Emulation of the target trials
We emulated both target trials using the VA healthcare databases3. Vaccination was identified using records from the Corporate Data Warehouse and the VA COVID-19 Shared Data Resource. SARS-CoV-2 infections were identified using the VA COVID-19 National Surveillance Tool3,12, which integrates data on laboratory tests with natural language processing of clinical notes to capture diagnoses documented inside and outside the VA healthcare system. Symptomatic COVID-19 was defined as ≥1 of the following symptoms documented within 4 d of SARS-CoV-2 infection: fever, chills, cough, shortness of breath or difficulty breathing, sore throat, loss of taste or smell, headache, myalgia/muscle pain, diarrhoea and vomiting. COVID-19 hospitalization was defined as a hospitalization within 21 d after documented SARS-CoV-2 infection, COVID-19 ICU admission was defined as an ICU admission during a COVID-19 hospitalization, and COVID-19 death was defined as a death within 30 d after documented SARS-CoV-2 infection. Supplementary Table 4 provides detailed information on all study variables and their ascertainment.

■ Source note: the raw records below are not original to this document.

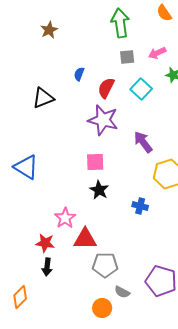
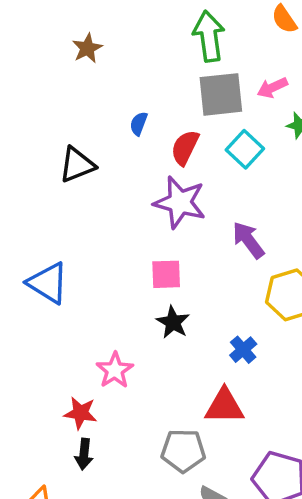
gray square: (127, 57) -> (221, 94), size x1.8
blue cross: (140, 206) -> (243, 350), turned 35
red triangle: (85, 239) -> (224, 406), moved

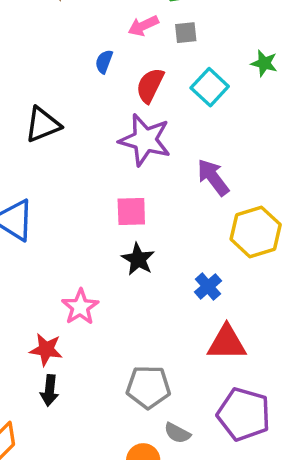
pink arrow: (272, 88) -> (143, 26), moved
gray square: (221, 94) -> (186, 33), size x0.5
black triangle: (77, 165) -> (43, 125), moved
red triangle: (224, 406) -> (227, 343), moved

We attempted to mimic the stratified randomization of the target trial by matching persons who received a third dose of BNT162b2 and of mRNA-1273 on the basis of the calendar date of the third dose, calendar month of the second dose, age, sex, race, urbanicity of residence, geographic location, and number of SARS-CoV-2 tests performed in the past 12 months, using the same matching algorithm described in our previous study3.
To explore the possibility of residual confounding (for example, by underlying health status or healthcare-seeking behaviour), we incorporated two negative outcome controls7. First, we evaluated the risk of symptomatic COVID-19 in the first 7 d after the third vaccine dose. Second, we evaluated the risk of death from causes other than COVID-19 during the follow-up period.
Statistical analyses
Covariate balance after matching was evaluated by plotting the mean differences between variable values (standardized for continuous variables) for the vaccination groups, with a difference of 0.1 or less considered to be acceptable13.
Cumulative incidence (risk) curves for the vaccine groups were estimated using the Kaplan-Meier estimator14. We then calculated 16-week risks of each outcome and compared them between the vaccine groups via differences and ratios. We conducted subgroup analyses by age (<70 or ≥70 yr), race (Black or White), time since completion of the COVID-19 vaccine primary series (6–7, 8, or ≥9 months) and vaccine type of the primary series (BNT162b2 or mRNA-1273). We conducted sensitivity analyses that excluded eligible individuals who (1) had previously documented SARS-CoV-2 infection, (2) did not receive a homologous third dose compared with the COVID-19 vaccine primary series and (3) had a third dose that could not be identified as a booster dose on the basis of procedural codes available in the ‘Inpatient’ and ‘Outpatient’ domains, to compare recipients of vaccines at known doses, as the dose of mRNA-1273 differs for booster doses (50 μg) vs third primary doses (100 μg).
We used a nonparametric bootstrapping procedure (including both matching and subsequent analyses) with 500 iterations to calculate percentile-based 95% confidence intervals for all estimates.
Analyses were performed using R software version 3.6.0 (R Foundation for Statistical Computing) and SAS Enterprise Guide version 8.2 (SAS Institute).
Reporting summary
Further information on research design is available in the Nature Portfolio Reporting Summary linked to this article.